Without autosigning, it would be apparent that bob was trying to get alice’s configuration – as the puppet cert process lists the full fqdn/CN presented. With autosign turned on, bob silently retrieves alice’s configuration.

Depending on your environment, this may not present a significant risk. It essentially boils down to the question ‘Do I trust everything that can connect to my puppet master?’.

If you do still choose to have a permanent, or semi-permanent, permissive autosign.conf, please consider doing the following:

– Firewall your puppet master – restrict port tcp/8140 to only networks that you trust.

– Create puppet masters for each ‘trust zone’, and only include the trusted nodes in that Puppet masters manifest.

– Never use a full wildcard such as *.

Puppet Master Interview Questions

25. What happens if I am on Puppet 2.6x or earlier?

Nothing changes for you. Puppet 2.6.x remains licensed as GPLv2. The license change is not retroactive.

26. Does this change affect all the components of Puppet?

As part of this change, we’re also changing the license of the Facter system inventory tool to Apache. This change will take effect with Facter version 1.6.0, and earlier versions of Facter will remain licensed under the GPLv2 license. This change will bring the licensing of Puppet’s two key components into alignment.

Our other major product, MCollective, is already licensed under the Apache 2.0 license.

27. What does this mean if I or my company have or want to contribute code to Puppet?

As part of this license change, Puppet Labs has approached every existing contributor to the project and asked them to sign a Contributor License Agreement or CLA.

Signing this CLA for yourself or your company provides both you and Puppet Labs with additional legal protections, and confirms:

1. That you own and are entitled to the code you are contributing to Puppet

2. That you are willing to have it used in distributions

This gives assurance that the origins and ownership of the code cannot be disputed in the event of any legal challenge.

28. What if I haven’t signed a CLA?

If you haven’t signed a CLA, then we can’t yet accept your code contribution into Puppet or Facter.
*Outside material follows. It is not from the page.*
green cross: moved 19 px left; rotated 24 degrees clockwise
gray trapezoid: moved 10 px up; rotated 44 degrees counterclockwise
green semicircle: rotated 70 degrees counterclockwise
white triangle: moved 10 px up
Signing a CLA is very easy: simply log into your GitHub account and go to our CLA page to sign the agreement.

We’ve worked hard to try find to everyone who has contributed code to Puppet, but if you have questions or concerns about a previous contribution you’ve made to Puppet and you don’t believed you’ve signed a CLA, please sign a CLA or contact us for further information.

29. Does signing a CLA change who owns Puppet?

The change in license and the requirement for a CLA doesn’t change who owns the code. This is a pure license agreement and NOT a Copyright assignment. If you sign a CLA, you maintain full copyright to your own code and are merely providing a license to Puppet Labs to use your code.

All other code remains the copyright of Puppet Labs.

30. Which versions of Ruby does Puppet support?

Puppet requires an MRI Ruby interpreter. Certain versions of Ruby are tested more thoroughly with Puppet than others, and some versions are not tested at all. Run ruby –version to check the version of Ruby on your system.

Starting with Puppet 4, puppet-agent packages do not rely on the OS’s Ruby version, as it bundles its own Ruby environment. You can install puppet-agent alongside any version of Ruby or on systems without Ruby installed. Likewise Puppet Enterprise does not rely on the OS’s Ruby version, as it bundles its own Ruby environment. You can install PE alongside any version of Ruby or on systems without Ruby installed.  The Windows installers provided by Puppet Labs don’t rely on the OS’s Ruby version, and can be installed alongside any version of Ruby or on systems without Ruby installed.